Here, the People's failure to articulate any attempts to disclose the audit trails despite overwhelming caselaw that these documents are automatically discoverable. This evinces a lack of due diligence and renders their COC and SCOCs invalid and the accompanying statements of readiness illusory.
The defendant's remaining arguments are moot.
Pursuant to CPL 30.30[1][b], when a defendant is charged with a misdemeanor punishable by a sentence of more than three months, the prosecution must be ready within 90 days from the commencement of that criminal action. To satisfy the initial burden under CPL 30.30, the defendant need allege "only that the prosecution failed to declare readiness within the statutorily prescribed time period" (People v Luperon, 85 NY2d 71, 77-78 (1995); see also People v Goode, 87 NY2d 1045, 1047 [1996]). Once the defendant has alleged that more than the statutorily prescribed time period has elapsed since the commencement of the action, the prosecution bears the burden of establishing sufficient excludable delay (see People v Berkowitz, 50 NY2d 333, 349 [1980]). Absent a valid COC, the People cannot be deemed ready for trial (CPL 245.50[3]).

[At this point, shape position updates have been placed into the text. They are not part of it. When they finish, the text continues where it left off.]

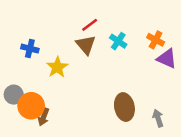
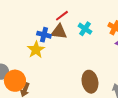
brown triangle: (86, 45) -> (59, 32), turned -42
blue cross: (30, 49) -> (44, 35), moved

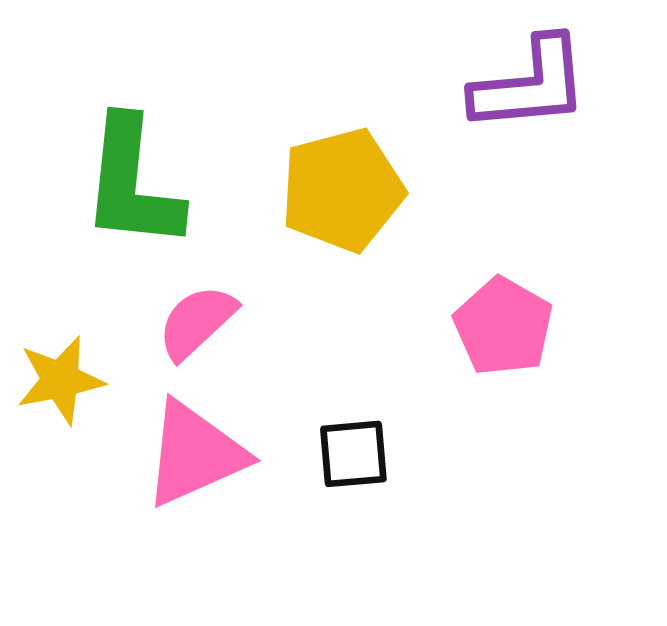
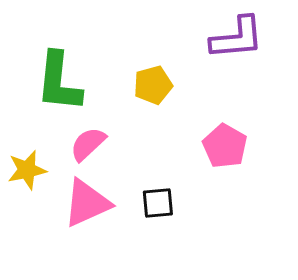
yellow pentagon: (342, 190) -> (153, 85), size x0.7

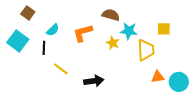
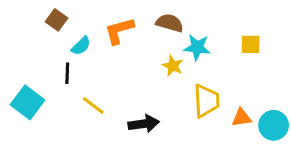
brown square: (28, 13) -> (57, 20), moved
orange L-shape: (83, 33) -> (119, 31), moved
cyan square: (18, 41) -> (28, 102), moved
yellow trapezoid: (146, 50) -> (206, 101), moved

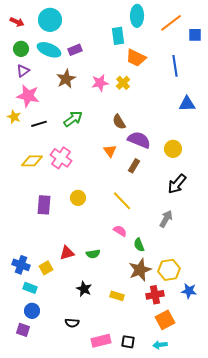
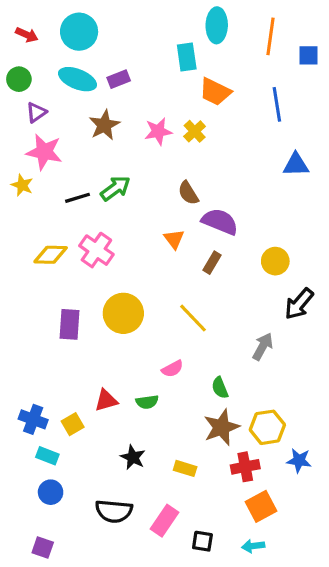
orange line: (171, 23) -> (271, 36), turned -45
green circle: (21, 49) -> (19, 79), moved
black line: (39, 124) -> (77, 198), moved
yellow circle: (173, 149) -> (275, 261), moved
black arrow: (177, 184) -> (299, 304), moved
yellow circle: (78, 198) -> (123, 313), size x1.6
pink semicircle: (120, 231) -> (172, 369), moved, turned 120
black semicircle: (72, 323) -> (114, 511), size x1.6
purple square: (23, 330) -> (43, 548), moved
pink rectangle: (101, 341) -> (164, 521), moved, turned -42

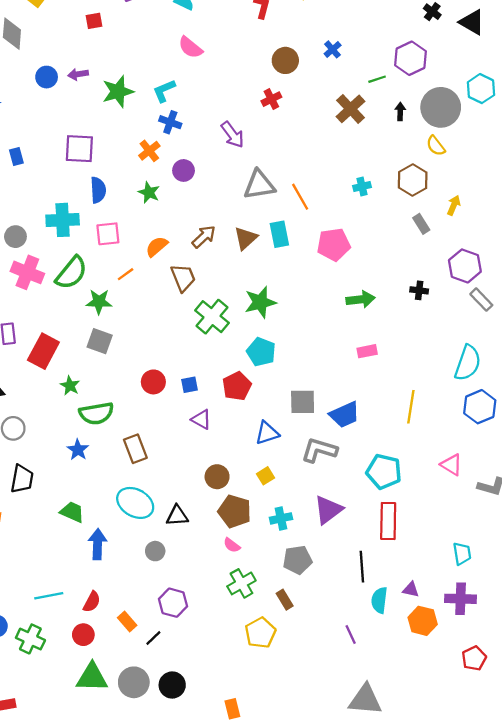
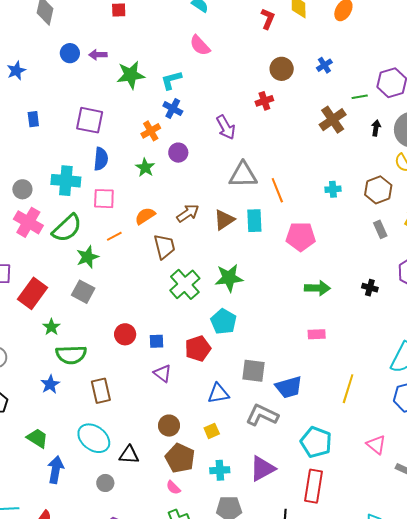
green star: (99, 302) -> (87, 257), turned -30

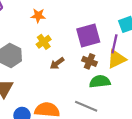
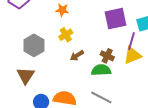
purple square: (88, 35) -> (116, 19), moved
green semicircle: (100, 82) -> (101, 70), moved

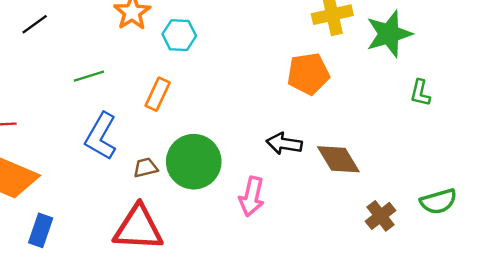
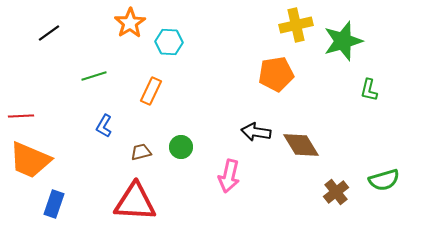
blue L-shape: (101, 136) -> (104, 126), size x0.6
green circle: (194, 162) -> (181, 147), size x0.5

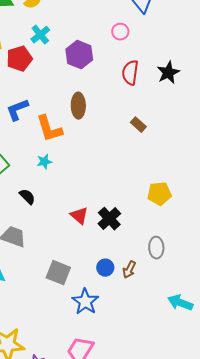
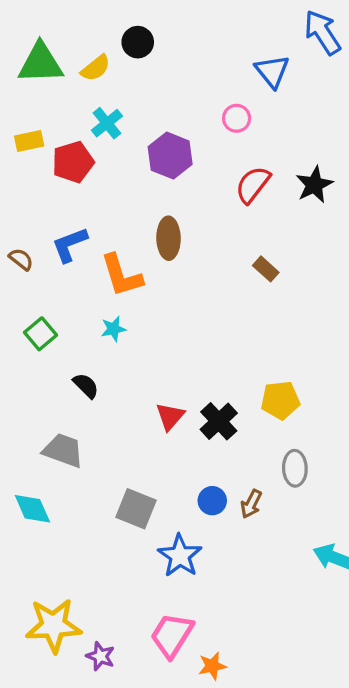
red semicircle: (130, 73) -> (253, 185), turned 30
yellow pentagon: (159, 194) -> (280, 400), moved
red triangle: (79, 216) -> (170, 416), turned 30

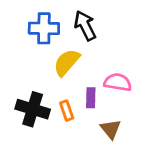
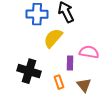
orange rectangle: (67, 111) -> (59, 82), moved

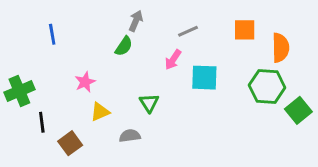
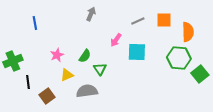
gray line: (188, 31) -> (138, 21), moved
green semicircle: (124, 46) -> (85, 56), moved
gray semicircle: (130, 136) -> (87, 91), size x1.5

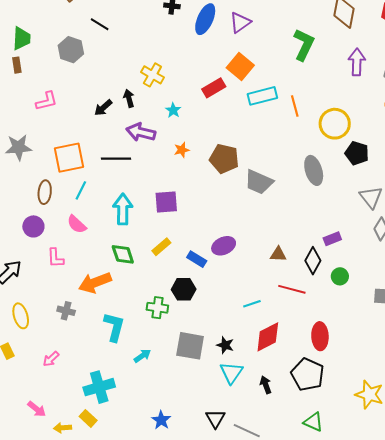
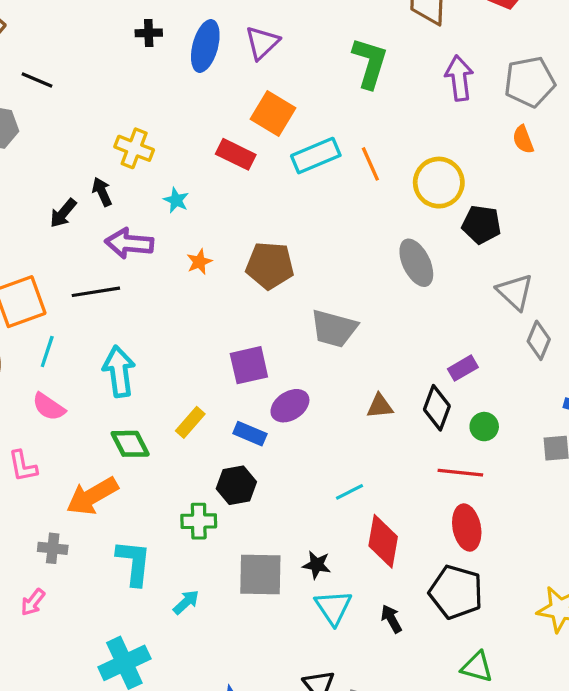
red rectangle: (214, 88) -> (236, 154), turned 65
gray trapezoid: (259, 182) -> (334, 329), moved
purple square: (166, 202) -> (249, 365), moved
red line: (292, 289) -> (460, 473), moved
red diamond: (268, 337) -> (383, 541), turned -44
pink arrow: (51, 359) -> (33, 602), moved

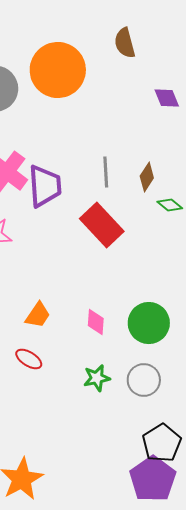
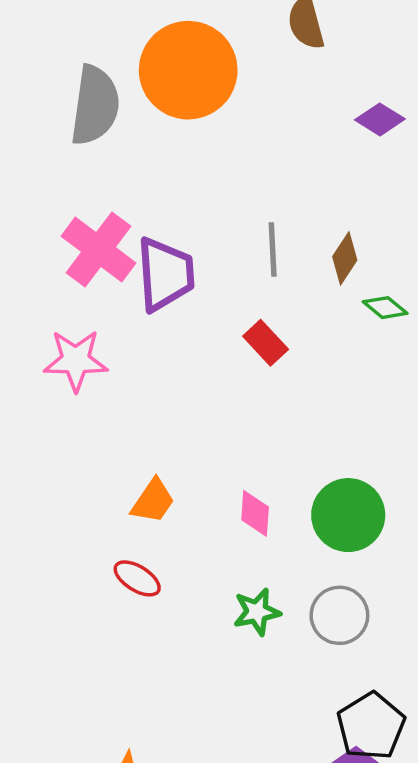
purple diamond: (167, 98) -> (380, 119), turned -36
red rectangle: (102, 225) -> (266, 343), size x0.6

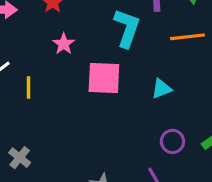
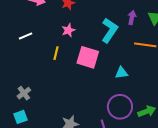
yellow line: (28, 87) -> (56, 53), moved
purple circle: (172, 141) -> (120, 107), size x1.6

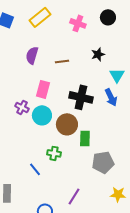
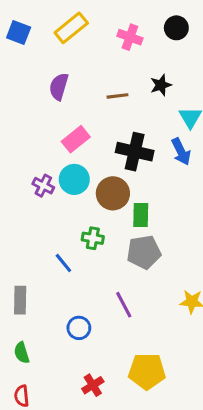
brown line: (62, 61) -> (118, 96), moved
pink rectangle: (43, 89) -> (76, 139), turned 36
purple cross: (22, 107) -> (43, 186), moved
gray pentagon: (103, 162) -> (144, 252), moved
purple line: (74, 196) -> (124, 305), turned -60

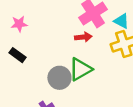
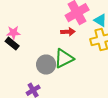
pink star: (19, 24) -> (13, 33), moved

This case was filed, and the defendant was arraigned on November 12, 2024. The defendant was released on his own recognizance, and the case was adjourned to December 17, 2024. The People did not file a COC or COR during this time period, and as such, this time is chargeable. (35 days charged)
On December 17, 2024, the People did not have a supporting deposition, and the case was adjourned to February 13, 2025, for a supporting deposition. On January 23 and January 24, 2025, the People served and filed a COC and COR. However, as outlined above, this COC was invalid for the People's failure to disclose automatically discoverable material and was ineffective in stopping the speedy trial clock. As such, this entire adjournment is chargeable to the People. (58 days charged; 93 days total)
As more than 90 chargeable days have accrued, defense counsel's motion to dismiss is GRANTED, and this case DISMISSED. The defendant's remaining arguments are moot. This constitutes the Decision and Order of this Court.